[SOURCE MATERIAL — start]

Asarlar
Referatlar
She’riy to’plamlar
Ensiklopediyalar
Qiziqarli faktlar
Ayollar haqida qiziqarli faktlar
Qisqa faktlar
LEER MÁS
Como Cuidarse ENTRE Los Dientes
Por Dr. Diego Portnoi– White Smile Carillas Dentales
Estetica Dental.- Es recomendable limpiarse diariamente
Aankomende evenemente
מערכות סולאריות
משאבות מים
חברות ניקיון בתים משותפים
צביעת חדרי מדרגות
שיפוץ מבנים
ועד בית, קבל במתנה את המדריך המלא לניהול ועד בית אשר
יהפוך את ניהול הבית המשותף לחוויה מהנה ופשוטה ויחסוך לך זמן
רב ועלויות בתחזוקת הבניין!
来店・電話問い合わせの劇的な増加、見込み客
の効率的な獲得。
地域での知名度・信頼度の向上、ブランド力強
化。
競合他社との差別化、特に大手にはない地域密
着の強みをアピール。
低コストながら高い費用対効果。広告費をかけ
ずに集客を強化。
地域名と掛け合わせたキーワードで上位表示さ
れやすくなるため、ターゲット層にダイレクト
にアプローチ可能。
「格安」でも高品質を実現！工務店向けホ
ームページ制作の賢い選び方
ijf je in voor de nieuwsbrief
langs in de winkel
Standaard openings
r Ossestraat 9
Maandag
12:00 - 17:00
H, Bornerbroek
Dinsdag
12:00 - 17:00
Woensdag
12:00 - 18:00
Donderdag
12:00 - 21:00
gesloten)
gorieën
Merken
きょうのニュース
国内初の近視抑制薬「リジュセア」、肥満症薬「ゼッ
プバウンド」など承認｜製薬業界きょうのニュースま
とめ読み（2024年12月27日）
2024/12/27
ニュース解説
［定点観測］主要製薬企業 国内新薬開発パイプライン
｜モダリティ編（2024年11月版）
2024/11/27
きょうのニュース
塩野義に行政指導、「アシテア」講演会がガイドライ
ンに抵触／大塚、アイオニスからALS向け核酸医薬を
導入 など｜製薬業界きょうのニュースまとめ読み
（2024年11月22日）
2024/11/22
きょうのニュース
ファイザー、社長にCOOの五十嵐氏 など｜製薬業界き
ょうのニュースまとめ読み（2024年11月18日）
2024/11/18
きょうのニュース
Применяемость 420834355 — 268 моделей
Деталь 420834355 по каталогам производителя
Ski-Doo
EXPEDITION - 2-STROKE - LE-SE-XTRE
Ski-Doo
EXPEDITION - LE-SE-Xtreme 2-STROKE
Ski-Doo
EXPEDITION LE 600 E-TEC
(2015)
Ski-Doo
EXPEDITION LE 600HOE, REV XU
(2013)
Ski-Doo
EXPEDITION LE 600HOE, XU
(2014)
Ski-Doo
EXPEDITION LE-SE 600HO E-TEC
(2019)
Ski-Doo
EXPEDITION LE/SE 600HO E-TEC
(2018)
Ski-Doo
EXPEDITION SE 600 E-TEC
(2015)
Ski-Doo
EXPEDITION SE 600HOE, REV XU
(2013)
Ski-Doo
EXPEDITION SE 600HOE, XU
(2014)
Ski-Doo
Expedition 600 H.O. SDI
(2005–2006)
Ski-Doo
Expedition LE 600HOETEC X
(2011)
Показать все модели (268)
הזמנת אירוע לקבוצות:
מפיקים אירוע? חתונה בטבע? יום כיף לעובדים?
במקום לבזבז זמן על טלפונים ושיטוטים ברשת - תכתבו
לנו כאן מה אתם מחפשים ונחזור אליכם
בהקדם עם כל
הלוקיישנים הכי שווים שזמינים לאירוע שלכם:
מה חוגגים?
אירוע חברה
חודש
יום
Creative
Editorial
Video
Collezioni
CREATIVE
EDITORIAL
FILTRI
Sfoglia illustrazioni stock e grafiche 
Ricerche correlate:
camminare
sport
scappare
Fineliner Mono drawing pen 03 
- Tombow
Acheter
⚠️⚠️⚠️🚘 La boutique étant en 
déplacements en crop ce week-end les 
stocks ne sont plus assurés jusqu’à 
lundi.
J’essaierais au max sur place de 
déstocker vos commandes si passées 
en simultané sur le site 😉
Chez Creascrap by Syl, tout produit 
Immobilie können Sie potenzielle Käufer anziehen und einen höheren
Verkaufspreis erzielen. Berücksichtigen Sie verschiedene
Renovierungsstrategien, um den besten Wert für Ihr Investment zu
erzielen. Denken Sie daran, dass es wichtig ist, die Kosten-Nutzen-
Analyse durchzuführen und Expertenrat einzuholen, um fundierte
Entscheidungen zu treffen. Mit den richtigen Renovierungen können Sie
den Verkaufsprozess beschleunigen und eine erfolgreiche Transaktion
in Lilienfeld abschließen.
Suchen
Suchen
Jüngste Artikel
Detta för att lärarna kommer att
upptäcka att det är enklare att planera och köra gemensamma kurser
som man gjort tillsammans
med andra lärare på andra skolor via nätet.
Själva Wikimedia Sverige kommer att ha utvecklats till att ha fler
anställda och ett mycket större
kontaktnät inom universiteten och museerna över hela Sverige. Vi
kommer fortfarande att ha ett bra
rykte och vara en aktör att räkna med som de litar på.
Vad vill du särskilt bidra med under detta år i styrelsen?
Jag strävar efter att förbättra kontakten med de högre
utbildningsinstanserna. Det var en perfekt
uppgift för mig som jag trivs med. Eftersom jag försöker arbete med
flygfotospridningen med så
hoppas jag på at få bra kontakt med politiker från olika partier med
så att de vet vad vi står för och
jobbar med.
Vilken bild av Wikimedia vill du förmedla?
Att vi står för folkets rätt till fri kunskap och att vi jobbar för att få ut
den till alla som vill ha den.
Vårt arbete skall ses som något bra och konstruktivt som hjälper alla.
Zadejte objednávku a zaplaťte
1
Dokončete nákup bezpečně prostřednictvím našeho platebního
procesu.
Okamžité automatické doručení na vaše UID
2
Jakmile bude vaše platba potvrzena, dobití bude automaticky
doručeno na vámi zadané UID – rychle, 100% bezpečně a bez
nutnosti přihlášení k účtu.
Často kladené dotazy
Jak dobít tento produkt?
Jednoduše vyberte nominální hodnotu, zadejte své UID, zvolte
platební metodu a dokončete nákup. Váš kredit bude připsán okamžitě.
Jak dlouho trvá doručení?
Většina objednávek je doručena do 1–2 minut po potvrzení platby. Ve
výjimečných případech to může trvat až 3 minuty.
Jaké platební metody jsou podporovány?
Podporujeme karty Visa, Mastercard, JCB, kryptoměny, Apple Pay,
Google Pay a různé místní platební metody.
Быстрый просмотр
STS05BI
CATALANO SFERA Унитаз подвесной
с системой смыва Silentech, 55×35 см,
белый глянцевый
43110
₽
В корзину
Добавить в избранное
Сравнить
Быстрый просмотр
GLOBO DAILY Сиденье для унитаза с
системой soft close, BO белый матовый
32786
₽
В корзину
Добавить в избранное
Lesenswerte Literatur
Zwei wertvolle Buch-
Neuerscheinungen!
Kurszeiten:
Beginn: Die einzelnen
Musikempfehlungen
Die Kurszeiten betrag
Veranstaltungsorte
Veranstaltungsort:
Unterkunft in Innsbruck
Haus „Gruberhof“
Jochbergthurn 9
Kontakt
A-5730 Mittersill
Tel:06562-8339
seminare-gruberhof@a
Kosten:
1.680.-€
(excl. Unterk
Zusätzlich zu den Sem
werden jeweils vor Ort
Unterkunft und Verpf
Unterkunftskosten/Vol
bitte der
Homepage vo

[SOURCE MATERIAL — finish]

REQUIRED ACTION: Return exactly the lines above from the line that has "in Lilienfeld abschließen." through the line that has "hoppas jag på", inclusive, and nothing else.

OUTPUT OF THE TASK:
in Lilienfeld abschließen.
Suchen
Suchen
Jüngste Artikel
Detta för att lärarna kommer att
upptäcka att det är enklare att planera och köra gemensamma kurser
som man gjort tillsammans
med andra lärare på andra skolor via nätet.
Själva Wikimedia Sverige kommer att ha utvecklats till att ha fler
anställda och ett mycket större
kontaktnät inom universiteten och museerna över hela Sverige. Vi
kommer fortfarande att ha ett bra
rykte och vara en aktör att räkna med som de litar på.
Vad vill du särskilt bidra med under detta år i styrelsen?
Jag strävar efter att förbättra kontakten med de högre
utbildningsinstanserna. Det var en perfekt
uppgift för mig som jag trivs med. Eftersom jag försöker arbete med
flygfotospridningen med så
hoppas jag på at få bra kontakt med politiker från olika partier med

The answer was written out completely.